#### ACTION ITEM:
Produce the records below again, word for word, but stop after the line that contains "This screenshot has height=2576, width=1274.".

#### EXERCISE INPUT:
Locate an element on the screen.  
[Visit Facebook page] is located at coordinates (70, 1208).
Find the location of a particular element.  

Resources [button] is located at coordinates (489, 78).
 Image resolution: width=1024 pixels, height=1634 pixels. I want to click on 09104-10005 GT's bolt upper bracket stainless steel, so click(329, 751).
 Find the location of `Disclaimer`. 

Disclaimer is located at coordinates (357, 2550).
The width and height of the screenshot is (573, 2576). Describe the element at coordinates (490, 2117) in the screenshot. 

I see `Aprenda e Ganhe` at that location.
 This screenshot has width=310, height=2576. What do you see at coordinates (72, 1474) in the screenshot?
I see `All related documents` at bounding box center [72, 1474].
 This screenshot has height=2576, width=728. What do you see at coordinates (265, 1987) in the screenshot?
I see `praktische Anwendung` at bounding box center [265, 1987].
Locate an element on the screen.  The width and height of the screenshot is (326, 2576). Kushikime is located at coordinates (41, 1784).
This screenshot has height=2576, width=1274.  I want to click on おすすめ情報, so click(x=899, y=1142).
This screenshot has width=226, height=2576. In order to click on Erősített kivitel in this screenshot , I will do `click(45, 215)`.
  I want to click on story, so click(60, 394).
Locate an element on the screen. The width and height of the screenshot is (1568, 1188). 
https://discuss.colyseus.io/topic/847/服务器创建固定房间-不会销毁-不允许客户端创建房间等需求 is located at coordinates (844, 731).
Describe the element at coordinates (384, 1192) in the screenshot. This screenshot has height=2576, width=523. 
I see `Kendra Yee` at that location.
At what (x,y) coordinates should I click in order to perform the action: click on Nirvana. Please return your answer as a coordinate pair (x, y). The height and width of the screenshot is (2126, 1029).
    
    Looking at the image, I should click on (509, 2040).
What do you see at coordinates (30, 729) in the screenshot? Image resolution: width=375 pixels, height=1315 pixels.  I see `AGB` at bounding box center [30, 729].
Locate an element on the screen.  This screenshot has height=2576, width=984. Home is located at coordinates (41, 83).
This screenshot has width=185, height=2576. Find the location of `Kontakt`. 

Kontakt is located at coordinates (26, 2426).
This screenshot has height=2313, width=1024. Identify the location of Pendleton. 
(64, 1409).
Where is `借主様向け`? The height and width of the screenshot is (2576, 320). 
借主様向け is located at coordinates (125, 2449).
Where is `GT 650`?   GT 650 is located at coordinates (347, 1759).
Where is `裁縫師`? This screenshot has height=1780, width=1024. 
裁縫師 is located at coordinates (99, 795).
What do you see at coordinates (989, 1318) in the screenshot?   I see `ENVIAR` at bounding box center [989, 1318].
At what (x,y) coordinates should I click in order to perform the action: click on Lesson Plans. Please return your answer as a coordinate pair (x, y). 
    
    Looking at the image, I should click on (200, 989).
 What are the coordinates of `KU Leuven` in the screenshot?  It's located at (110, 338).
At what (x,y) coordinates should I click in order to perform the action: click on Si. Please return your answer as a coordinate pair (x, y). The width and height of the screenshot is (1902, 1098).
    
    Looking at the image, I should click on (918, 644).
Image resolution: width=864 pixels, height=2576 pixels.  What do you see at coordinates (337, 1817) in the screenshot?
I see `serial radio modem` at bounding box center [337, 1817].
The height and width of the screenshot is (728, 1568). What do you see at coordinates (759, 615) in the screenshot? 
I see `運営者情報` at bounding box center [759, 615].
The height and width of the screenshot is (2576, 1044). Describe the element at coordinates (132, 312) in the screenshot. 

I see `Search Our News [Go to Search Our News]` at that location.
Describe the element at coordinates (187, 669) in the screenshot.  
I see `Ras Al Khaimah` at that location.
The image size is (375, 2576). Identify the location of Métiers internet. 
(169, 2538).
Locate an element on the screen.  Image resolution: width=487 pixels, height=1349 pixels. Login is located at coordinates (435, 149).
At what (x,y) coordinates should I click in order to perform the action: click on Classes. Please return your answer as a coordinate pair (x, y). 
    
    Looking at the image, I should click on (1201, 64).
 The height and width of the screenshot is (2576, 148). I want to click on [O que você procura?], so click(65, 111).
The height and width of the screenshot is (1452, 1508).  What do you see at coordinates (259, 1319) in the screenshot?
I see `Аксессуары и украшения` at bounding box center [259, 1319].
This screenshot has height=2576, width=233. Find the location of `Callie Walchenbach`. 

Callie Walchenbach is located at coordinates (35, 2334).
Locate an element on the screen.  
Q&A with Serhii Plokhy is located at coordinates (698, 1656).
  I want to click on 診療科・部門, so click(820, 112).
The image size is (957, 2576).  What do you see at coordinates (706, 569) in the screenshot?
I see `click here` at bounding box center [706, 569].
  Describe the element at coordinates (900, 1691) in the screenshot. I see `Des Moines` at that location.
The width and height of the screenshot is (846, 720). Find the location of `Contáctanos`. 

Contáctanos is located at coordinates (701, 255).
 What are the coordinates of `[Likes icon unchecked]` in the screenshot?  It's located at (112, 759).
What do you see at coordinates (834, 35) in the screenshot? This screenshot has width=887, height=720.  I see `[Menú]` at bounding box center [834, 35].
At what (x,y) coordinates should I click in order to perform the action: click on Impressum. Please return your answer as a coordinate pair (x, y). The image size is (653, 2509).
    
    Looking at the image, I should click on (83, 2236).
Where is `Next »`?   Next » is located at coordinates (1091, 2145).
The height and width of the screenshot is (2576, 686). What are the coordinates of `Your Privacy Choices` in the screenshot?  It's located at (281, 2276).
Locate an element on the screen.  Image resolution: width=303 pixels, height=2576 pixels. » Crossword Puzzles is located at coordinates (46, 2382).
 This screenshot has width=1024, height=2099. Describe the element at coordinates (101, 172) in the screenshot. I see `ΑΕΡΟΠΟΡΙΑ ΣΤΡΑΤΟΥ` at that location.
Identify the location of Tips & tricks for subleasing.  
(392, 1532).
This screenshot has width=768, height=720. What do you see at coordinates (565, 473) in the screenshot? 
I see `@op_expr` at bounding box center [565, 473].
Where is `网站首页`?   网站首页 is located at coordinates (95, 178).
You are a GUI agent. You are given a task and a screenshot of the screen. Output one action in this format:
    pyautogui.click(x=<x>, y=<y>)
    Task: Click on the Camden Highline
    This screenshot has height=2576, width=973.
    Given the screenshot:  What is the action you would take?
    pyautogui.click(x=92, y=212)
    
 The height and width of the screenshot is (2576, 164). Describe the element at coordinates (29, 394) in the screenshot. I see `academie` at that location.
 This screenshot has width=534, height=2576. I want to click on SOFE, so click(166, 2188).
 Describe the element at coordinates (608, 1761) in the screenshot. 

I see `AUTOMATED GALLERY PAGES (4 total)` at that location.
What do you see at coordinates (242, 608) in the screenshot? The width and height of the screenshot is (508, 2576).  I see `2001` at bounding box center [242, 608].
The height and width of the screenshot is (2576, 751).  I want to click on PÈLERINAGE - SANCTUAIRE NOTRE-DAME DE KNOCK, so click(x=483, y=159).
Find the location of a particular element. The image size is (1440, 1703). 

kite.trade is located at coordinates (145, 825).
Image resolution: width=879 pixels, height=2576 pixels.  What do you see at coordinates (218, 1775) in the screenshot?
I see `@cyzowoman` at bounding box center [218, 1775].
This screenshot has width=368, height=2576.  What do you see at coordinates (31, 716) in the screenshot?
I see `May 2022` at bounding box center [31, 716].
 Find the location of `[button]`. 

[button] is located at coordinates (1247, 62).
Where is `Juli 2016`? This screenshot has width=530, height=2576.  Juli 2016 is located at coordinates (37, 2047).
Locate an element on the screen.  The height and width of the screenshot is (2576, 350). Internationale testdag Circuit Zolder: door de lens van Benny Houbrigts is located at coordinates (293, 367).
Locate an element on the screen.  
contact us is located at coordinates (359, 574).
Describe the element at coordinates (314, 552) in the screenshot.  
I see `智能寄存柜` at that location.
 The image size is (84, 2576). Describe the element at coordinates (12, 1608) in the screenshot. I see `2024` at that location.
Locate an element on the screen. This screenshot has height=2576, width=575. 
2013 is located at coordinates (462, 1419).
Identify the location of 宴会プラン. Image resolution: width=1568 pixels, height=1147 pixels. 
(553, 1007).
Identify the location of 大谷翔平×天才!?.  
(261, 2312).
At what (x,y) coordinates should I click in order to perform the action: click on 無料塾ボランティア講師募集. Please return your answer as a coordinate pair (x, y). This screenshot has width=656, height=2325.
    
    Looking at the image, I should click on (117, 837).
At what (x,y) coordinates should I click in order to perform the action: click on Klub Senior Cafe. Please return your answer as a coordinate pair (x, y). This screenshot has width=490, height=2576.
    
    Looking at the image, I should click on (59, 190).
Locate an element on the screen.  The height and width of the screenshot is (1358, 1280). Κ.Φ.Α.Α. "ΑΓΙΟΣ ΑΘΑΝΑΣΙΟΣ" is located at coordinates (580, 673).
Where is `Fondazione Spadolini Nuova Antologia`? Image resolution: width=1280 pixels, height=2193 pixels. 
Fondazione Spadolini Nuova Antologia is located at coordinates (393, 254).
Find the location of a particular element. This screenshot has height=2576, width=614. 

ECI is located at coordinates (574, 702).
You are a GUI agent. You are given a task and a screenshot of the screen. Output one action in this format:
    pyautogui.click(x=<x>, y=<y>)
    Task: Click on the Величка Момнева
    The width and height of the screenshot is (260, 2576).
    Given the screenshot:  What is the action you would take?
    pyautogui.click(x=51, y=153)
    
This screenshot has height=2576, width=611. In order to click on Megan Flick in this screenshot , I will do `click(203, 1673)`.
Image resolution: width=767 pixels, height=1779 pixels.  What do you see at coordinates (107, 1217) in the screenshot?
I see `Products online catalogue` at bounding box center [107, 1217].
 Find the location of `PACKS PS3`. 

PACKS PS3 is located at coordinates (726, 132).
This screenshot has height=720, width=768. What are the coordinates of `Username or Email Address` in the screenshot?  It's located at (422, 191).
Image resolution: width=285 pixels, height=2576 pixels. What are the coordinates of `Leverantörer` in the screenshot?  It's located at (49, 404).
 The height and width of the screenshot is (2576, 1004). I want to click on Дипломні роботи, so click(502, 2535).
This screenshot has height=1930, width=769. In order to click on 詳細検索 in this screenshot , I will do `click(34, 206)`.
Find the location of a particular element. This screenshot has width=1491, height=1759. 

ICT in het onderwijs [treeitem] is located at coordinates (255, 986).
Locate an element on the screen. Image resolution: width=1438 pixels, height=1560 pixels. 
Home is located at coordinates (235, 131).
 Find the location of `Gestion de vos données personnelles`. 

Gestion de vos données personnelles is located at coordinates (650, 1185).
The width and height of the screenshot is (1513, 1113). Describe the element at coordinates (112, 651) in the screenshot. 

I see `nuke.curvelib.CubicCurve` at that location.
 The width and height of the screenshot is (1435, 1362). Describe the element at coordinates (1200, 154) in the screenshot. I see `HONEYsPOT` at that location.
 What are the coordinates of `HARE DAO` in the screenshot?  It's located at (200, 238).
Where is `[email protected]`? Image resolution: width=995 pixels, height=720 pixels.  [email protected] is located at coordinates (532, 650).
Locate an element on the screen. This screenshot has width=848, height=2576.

#### COMPLETED TASK:
Locate an element on the screen.  
[Visit Facebook page] is located at coordinates (70, 1208).
Find the location of a particular element.  

Resources [button] is located at coordinates (489, 78).
 Image resolution: width=1024 pixels, height=1634 pixels. I want to click on 09104-10005 GT's bolt upper bracket stainless steel, so click(329, 751).
 Find the location of `Disclaimer`. 

Disclaimer is located at coordinates (357, 2550).
The width and height of the screenshot is (573, 2576). Describe the element at coordinates (490, 2117) in the screenshot. 

I see `Aprenda e Ganhe` at that location.
 This screenshot has width=310, height=2576. What do you see at coordinates (72, 1474) in the screenshot?
I see `All related documents` at bounding box center [72, 1474].
 This screenshot has height=2576, width=728. What do you see at coordinates (265, 1987) in the screenshot?
I see `praktische Anwendung` at bounding box center [265, 1987].
Locate an element on the screen.  The width and height of the screenshot is (326, 2576). Kushikime is located at coordinates (41, 1784).
This screenshot has height=2576, width=1274.  I want to click on おすすめ情報, so click(x=899, y=1142).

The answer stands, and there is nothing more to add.